_Saved data entries_.
# # # #

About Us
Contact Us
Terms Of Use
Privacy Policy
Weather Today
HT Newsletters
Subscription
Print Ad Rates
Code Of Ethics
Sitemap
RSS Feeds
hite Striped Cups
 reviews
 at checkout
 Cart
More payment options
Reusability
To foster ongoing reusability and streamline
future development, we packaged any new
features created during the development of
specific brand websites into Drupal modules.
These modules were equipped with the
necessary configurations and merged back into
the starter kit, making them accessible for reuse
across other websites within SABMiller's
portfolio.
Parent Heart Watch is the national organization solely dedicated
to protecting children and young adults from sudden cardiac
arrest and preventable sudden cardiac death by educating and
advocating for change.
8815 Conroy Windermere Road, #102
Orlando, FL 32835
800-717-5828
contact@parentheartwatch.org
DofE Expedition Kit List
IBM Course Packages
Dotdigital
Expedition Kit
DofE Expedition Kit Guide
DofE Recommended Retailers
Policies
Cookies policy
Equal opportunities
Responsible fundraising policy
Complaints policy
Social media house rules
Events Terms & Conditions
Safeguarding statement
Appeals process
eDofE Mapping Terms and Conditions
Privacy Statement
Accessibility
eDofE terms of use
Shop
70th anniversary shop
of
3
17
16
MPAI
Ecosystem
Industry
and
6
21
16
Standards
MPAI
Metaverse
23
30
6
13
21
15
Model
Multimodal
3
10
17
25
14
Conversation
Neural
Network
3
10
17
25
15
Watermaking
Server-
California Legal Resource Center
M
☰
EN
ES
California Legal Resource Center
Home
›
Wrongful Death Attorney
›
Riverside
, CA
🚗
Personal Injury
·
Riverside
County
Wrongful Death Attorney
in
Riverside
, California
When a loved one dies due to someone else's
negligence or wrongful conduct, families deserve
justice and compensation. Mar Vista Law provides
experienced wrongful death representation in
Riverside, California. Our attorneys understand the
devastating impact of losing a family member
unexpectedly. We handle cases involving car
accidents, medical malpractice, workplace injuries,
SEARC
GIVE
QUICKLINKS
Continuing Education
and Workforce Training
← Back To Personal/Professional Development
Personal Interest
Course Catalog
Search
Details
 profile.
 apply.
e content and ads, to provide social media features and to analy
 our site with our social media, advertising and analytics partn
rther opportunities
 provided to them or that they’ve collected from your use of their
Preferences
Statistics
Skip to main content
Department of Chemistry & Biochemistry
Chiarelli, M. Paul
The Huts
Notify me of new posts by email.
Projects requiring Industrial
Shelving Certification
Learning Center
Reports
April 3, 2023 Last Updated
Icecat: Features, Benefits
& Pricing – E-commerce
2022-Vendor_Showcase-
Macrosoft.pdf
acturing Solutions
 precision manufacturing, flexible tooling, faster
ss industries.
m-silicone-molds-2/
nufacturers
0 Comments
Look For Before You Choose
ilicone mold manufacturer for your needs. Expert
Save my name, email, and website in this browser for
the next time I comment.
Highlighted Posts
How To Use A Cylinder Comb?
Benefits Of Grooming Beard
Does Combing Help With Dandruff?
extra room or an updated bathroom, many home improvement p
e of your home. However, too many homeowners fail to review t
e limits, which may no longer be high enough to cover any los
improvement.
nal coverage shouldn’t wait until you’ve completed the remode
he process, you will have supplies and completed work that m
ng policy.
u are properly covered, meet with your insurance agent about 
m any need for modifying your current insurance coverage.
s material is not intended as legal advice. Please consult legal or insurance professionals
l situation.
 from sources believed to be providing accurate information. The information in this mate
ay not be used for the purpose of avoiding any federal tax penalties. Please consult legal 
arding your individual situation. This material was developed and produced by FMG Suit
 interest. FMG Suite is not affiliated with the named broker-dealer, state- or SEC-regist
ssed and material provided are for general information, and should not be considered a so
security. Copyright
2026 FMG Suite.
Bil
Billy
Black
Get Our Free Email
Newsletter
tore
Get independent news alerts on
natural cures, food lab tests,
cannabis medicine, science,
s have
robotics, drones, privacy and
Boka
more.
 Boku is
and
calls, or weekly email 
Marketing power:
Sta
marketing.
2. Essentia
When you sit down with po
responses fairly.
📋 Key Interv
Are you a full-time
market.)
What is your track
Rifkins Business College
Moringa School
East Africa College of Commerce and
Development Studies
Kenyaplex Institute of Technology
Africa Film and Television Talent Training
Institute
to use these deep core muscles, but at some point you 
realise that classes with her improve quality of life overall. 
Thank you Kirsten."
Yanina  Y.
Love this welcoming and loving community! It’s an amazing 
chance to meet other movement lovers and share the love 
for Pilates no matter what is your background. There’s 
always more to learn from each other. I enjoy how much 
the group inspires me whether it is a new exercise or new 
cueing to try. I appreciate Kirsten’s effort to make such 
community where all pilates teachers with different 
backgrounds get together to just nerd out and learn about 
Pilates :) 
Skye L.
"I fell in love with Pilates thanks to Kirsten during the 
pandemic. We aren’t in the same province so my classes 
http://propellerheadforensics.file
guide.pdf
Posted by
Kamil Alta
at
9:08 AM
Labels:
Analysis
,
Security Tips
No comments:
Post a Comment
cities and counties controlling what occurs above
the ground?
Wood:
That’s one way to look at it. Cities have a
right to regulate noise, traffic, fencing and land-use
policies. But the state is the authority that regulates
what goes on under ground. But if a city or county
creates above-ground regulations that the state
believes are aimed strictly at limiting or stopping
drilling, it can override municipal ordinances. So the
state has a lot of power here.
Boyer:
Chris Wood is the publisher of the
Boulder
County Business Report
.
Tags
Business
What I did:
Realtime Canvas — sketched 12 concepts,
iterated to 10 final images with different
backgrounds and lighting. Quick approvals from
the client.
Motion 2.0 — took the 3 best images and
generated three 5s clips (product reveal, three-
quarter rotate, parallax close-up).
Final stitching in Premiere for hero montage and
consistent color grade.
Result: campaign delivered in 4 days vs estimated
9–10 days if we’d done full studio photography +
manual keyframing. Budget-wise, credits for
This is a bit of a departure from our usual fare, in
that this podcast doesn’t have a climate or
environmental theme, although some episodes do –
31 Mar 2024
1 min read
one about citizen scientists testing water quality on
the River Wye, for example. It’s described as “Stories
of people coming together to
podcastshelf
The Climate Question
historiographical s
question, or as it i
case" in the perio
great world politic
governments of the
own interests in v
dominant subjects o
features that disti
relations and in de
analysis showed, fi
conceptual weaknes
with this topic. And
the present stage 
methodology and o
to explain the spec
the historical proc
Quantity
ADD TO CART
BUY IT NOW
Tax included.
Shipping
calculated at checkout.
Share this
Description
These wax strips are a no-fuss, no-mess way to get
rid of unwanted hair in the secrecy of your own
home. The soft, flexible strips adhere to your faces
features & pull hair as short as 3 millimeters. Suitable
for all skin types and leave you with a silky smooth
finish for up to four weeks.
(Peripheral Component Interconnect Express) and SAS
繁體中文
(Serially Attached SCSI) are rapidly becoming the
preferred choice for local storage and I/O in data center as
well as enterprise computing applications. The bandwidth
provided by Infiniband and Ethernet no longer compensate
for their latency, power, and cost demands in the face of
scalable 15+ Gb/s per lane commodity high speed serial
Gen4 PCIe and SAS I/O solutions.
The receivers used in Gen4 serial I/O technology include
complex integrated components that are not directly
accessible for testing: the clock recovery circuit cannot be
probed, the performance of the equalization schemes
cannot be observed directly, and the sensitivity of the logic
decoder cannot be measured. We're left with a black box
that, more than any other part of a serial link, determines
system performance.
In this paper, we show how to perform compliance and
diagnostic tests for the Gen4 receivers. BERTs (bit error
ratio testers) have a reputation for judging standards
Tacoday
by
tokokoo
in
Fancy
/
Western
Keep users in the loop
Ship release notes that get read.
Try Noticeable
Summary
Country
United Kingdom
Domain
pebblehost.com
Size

# # # #

Beginning at the line that holds "31 Mar 2024", copy every line through the end of the entries exactly as given, and only those lines.

31 Mar 2024
1 min read
one about citizen scientists testing water quality on
the River Wye, for example. It’s described as “Stories
of people coming together to
podcastshelf
The Climate Question
historiographical s
question, or as it i
case" in the perio
great world politic
governments of the
own interests in v
dominant subjects o
features that disti
relations and in de
analysis showed, fi
conceptual weaknes
with this topic. And
the present stage 
methodology and o
to explain the spec
the historical proc
Quantity
ADD TO CART
BUY IT NOW
Tax included.
Shipping
calculated at checkout.
Share this
Description
These wax strips are a no-fuss, no-mess way to get
rid of unwanted hair in the secrecy of your own
home. The soft, flexible strips adhere to your faces
features & pull hair as short as 3 millimeters. Suitable
for all skin types and leave you with a silky smooth
finish for up to four weeks.
(Peripheral Component Interconnect Express) and SAS
繁體中文
(Serially Attached SCSI) are rapidly becoming the
preferred choice for local storage and I/O in data center as
well as enterprise computing applications. The bandwidth
provided by Infiniband and Ethernet no longer compensate
for their latency, power, and cost demands in the face of
scalable 15+ Gb/s per lane commodity high speed serial
Gen4 PCIe and SAS I/O solutions.
The receivers used in Gen4 serial I/O technology include
complex integrated components that are not directly
accessible for testing: the clock recovery circuit cannot be
probed, the performance of the equalization schemes
cannot be observed directly, and the sensitivity of the logic
decoder cannot be measured. We're left with a black box
that, more than any other part of a serial link, determines
system performance.
In this paper, we show how to perform compliance and
diagnostic tests for the Gen4 receivers. BERTs (bit error
ratio testers) have a reputation for judging standards
Tacoday
by
tokokoo
in
Fancy
/
Western
Keep users in the loop
Ship release notes that get read.
Try Noticeable
Summary
Country
United Kingdom
Domain
pebblehost.com
Size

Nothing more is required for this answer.